- [Your goal]
In the data that follows, count each line holding the string "copper"; answer with the number only.
Data listing section start
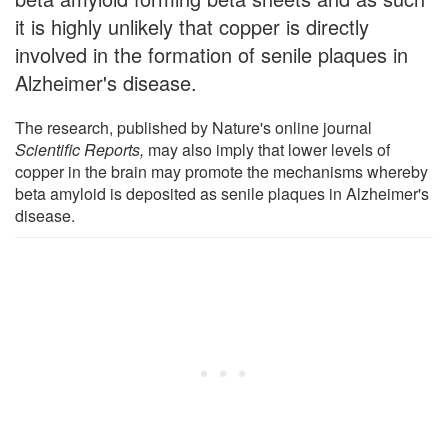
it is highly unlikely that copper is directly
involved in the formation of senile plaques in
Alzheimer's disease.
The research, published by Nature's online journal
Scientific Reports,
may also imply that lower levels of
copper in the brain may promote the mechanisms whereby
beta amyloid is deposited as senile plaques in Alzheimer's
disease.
Data listing section end
Data listing section start
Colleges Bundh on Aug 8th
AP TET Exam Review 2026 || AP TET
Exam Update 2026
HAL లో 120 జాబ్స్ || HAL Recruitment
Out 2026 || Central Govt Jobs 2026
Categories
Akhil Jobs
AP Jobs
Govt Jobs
Data listing section end
- [Output for this exercise]
2